Apo, kendisini ziyarete gelen avukatlarına, 13 Mayıs’ta diyordu ki;
“İslâm, bizim için de birinci tehdittir!.. İslâm, Kürtlerin direnme ruhunu öldüren en büyük ideolojik araçtır!”
Biz, her iki haberimizi de “Müslüman Kürtler”in dikkatine sunduk... Öyle umuyoruz ki; meydanlarda “şov” yapan BDP’lilere, 12 Haziran’da gereken dersi vereceklerdir!..
“Müslüman”ların “oruçlu” oldukları Ramazan ayında, milyonlarca “oruçlu”nun gözleri önünde, güpegündüz “lıkır lıkır su içen BDP’liler”in, bugün meydanlarda “Cuma namazı” kılmaları, ne kadar “samimi”dir, ne kadar “şov amaçlı”dır, bunun takdirini “Müslüman Kürt halkı”na bırakıyoruz!..

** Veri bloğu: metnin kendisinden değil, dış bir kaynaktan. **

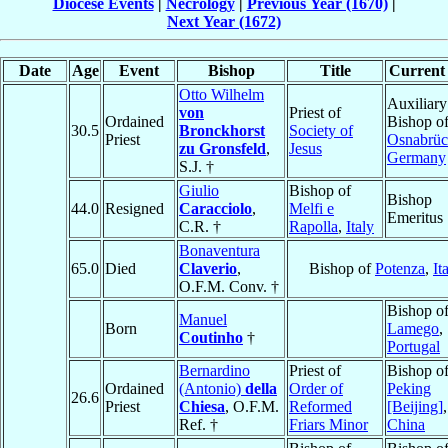
Diocese Events
|
Necrology
|
Previous Year (1670)
|
Next Year (1672)
Date
Age
Event
Bishop
Title
Current 
Otto Wilhelm
Auxiliary
von
Priest of
Ordained
Bishop o
30.5
Bronckhorst
Society of
Priest
Osnabrü
zu Gronsfeld
,
Jesus
Germany
S.J. †
Giulio
Bishop of
Bishop
44.0
Resigned
Caracciolo
,
Melfi e
Emeritus
C.R. †
Rapolla
,
Italy
Bonaventura
65.0
Died
Claverio
,
Bishop of
Potenza
,
It
O.F.M. Conv. †
Bishop o
Manuel
Born
Lamego
,
Coutinho
†
Portugal
Bernardino
Priest of
Bishop o
Ordained
(Antonio)
della
Order of
Peking
26.6
Priest
Chiesa
, O.F.M.
Reformed
[Beijing]
,
Ref. †
Friars Minor
China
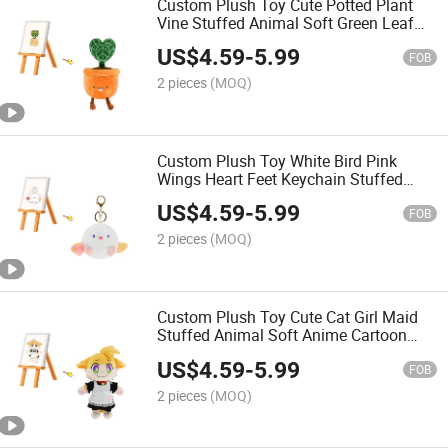
Custom Plush Toy Cute Potted Plant
Vine Stuffed Animal Soft Green Leaf
Cartoon Kids Gift OEM ODM Low MOQ
US$
4.59
-
5.99
Toy
FOB
2 pieces
(MOQ)
Custom Plush Toy White Bird Pink
Wings Heart Feet Keychain Stuffed
Animal Soft Cute Cartoon Gift OEM
US$
4.59
-
5.99
ODM Toy
FOB
2 pieces
(MOQ)
Custom Plush Toy Cute Cat Girl Maid
Stuffed Animal Soft Anime Cartoon
Cosplay Kids Gift OEM ODM Low MOQ
US$
4.59
-
5.99
Toy
FOB
2 pieces
(MOQ)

Biz, “maskeleri”ni indirdik,
Gerisi, “Kürtler”in bileceği iş!..
KILIÇDAROĞLU’NUN YALANI
Akit, geçen hafta, sadece “Apo, PKK ve BDP’liler”in maskesini indirmekle kalmadı, CHP Genel Başkanı Kemal Kılıçdaroğlu’nun maskesini de indirdi.
27 Nisan Çarşamba günü; “Hem küfürbaz, hem yalancı” başlıklı manşet haberimizde, Başbakan Tayyip Erdoğan’a hitaben “Ananı!..” diyecek kadar ağzını bozan Kılıçdaroğlu’nun; aynı konuşmasındaki “Yakınlarıma toplu iğne ucu kadar çıkar sağladığımı ispat edin!.. Ben yakınlarıma çıkar sağlamadım!” sözünün de “yalan” olduğunu, Kılıçdaroğlu’nun 9 yıl başında bulunduğu SSK’yı; bırakın “aile çiftliği” yapmayı, adeta “sülâle çiftliği”ne çevirdiğini belgeleriyle ortaya koyduk!..
Ve dedik ki;
¥ “Kılıçdaroğlu, SSK’ya; eski soyadı olan Karabulut ailesinden onlarca kişiyi yerleştirdi... Cemal Karabulut, Düzgün Karabulut, Ramazan Karabulut ve diğer 31 Karabulut!.. Kılıçdaroğlu, annesinin kızlık soyadı olan Gündüz’lerden de 26’sını SSK’ya yerleştirmiş. Bir de Düzgün’ler var... Eşinin kızlık soyadı olan Düzgün’lerden de 13 kişiyi SSK’nın çeşitli kadrolarına almış...”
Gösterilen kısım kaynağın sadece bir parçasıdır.